Вечер я снова проводила на своем стуле за письмами или за игрушками, которые укладывались в корзинку, подвешенную к ручке стула. Светила лампа с зеленым колпаком, было спокойно и уютно. Я чувствовала себя окруженной кольцом внимания и заботы. Стены комнаты прочно защищали от невзгод и опасностей внешнего мира, было чувство непоколебимой обеспеченности, прочности своего дома, своего безмятежного восседания на стуле. Взрослые утрачивают это чувство.
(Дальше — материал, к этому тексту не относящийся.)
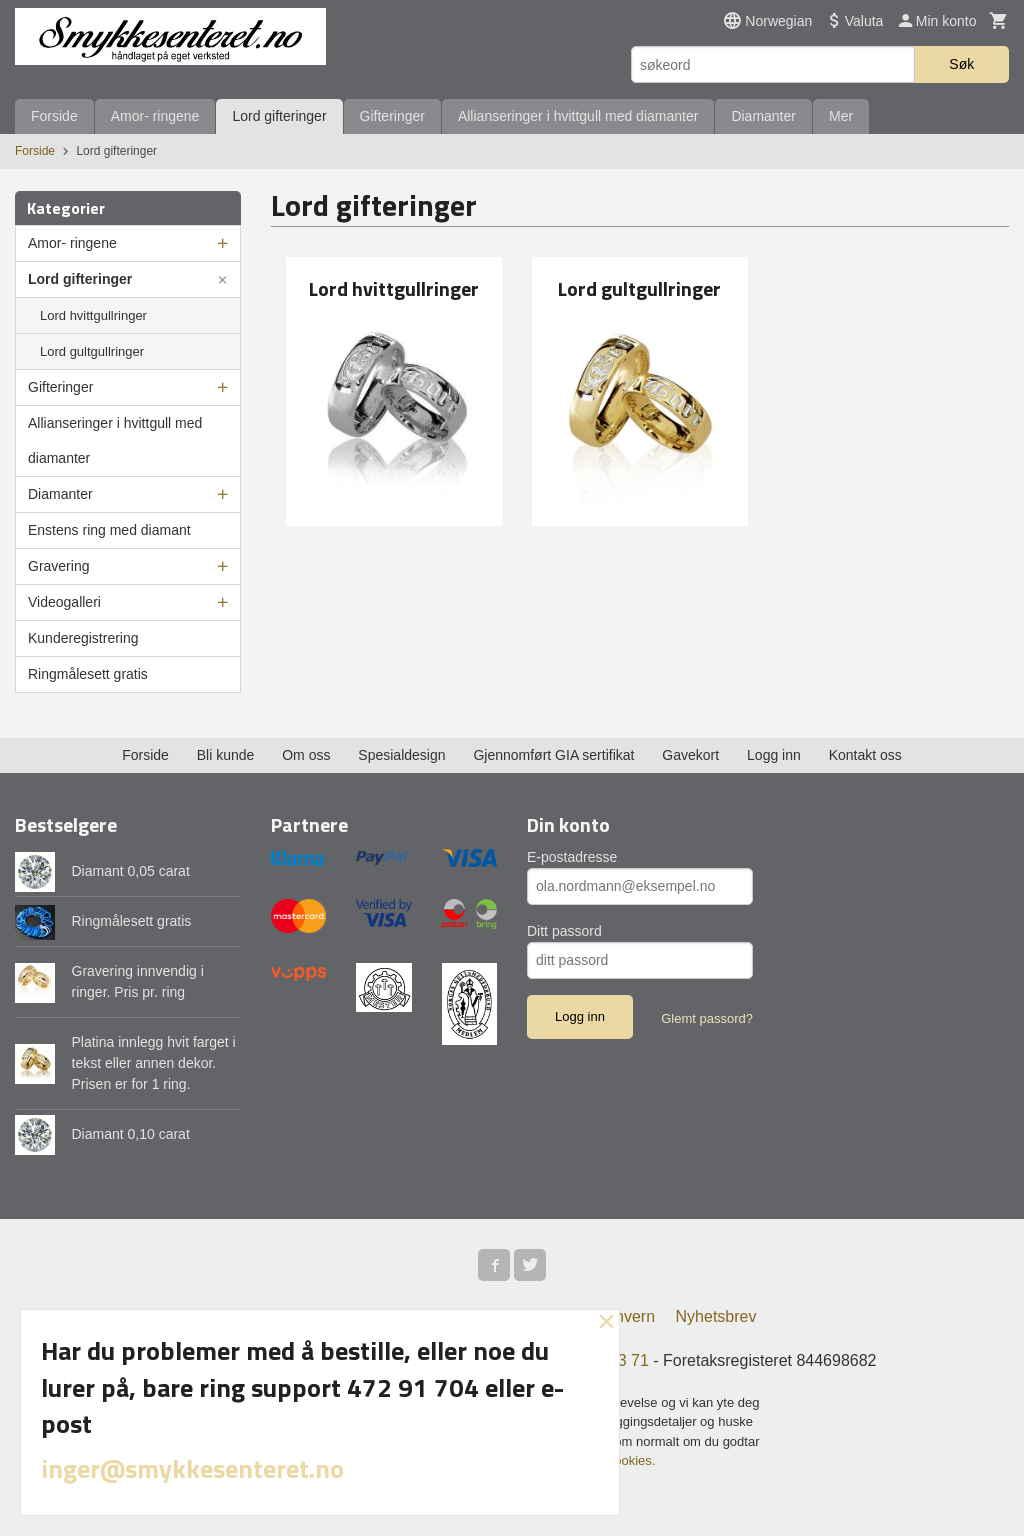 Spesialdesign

У них много центров: служба, квартиры знакомых, своя теперешняя квартира, свои прошлая и будущая квартиры. Именно квартиры, а не «дома»: квартира — что-то временное и условное, «дом» — безусловное и вечное. Поэтому только в детстве жизнь кажется абсолютно надежной, навеки нерушимой. Я не говорю о метафизической вечности, вечности своего личного бытия, — сознание такой вечности, если покопаться, есть не у каждого взрослого.
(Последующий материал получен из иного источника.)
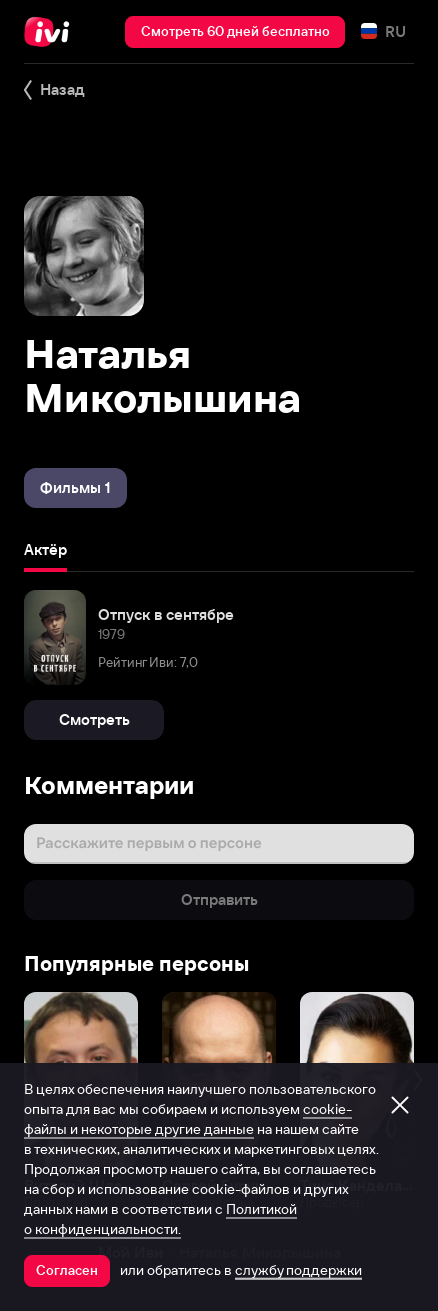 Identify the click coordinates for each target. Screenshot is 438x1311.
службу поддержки (298, 1270)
Нет, вечной я ощущала вот эту наличную, земную мою жизнь. Я забыла, что родилась, и не подозревала, что умру. Световой кружок карманного фонаря, скользящий вдоль поверхности стола. Должен осветить его край, чтобы стало заметно, что стол не бесхозен, а рождение и смерть оставались, конечно, далеко за пределами луча моего сознания. Даже больше: вечными были каждый День, каждый час моей жизни, вечной была не только я сама, но и все окружающее. Луч сознания был слишком узок, чтобы осветить крупный промежуток времени, движение времени не воспринималось непосредственно, как не воспринимается ход часовой стрелки, а только post factum отмечается ее новая переместившаяся неподвижность. Я сидела на своем стульчике, у лампы, и знала, что так было и будет всегда. Потом незаметно вокруг меня утверждалась новая вечность — вечность раздевания и укладывания в кровать на ночь, самая веселая вечность игры в прятки, возни и поцелуев в «пузик». И, наконец, снова магическая перемена — и уже был потушен свет, меня обнимала и нежила сладкая теплота постели, вдалеке мать прикрывала за собой дверь: наступала недолгая вечность доверчивого, блаженного засыпания.

Эпилог

Однажды с утра до вечера было у нас много гостей — какие-то малознакомые лица целый день маячили передо мной. Я получила новые игрушки (из которых, впрочем, мне больше всего понравилась веревочка от одного из пакетов), мне было позволено съесть необыкновенно большое количество печенья. Вечером какие-то дети танцевали и пели передо мной — мне это показалось забавным, хотя и несколько эксцентричным с их стороны. Я так и не поняла, почему и зачем они это делали. В результате я очень устала за день и легла с плачем. Но этот день, оказывается, был знаменательным: это был день моего рождения, мне исполнился год. Как улан из лермонтовской «Казначейши», я могла с удовлетворением сказать: «Что ж, начало есть».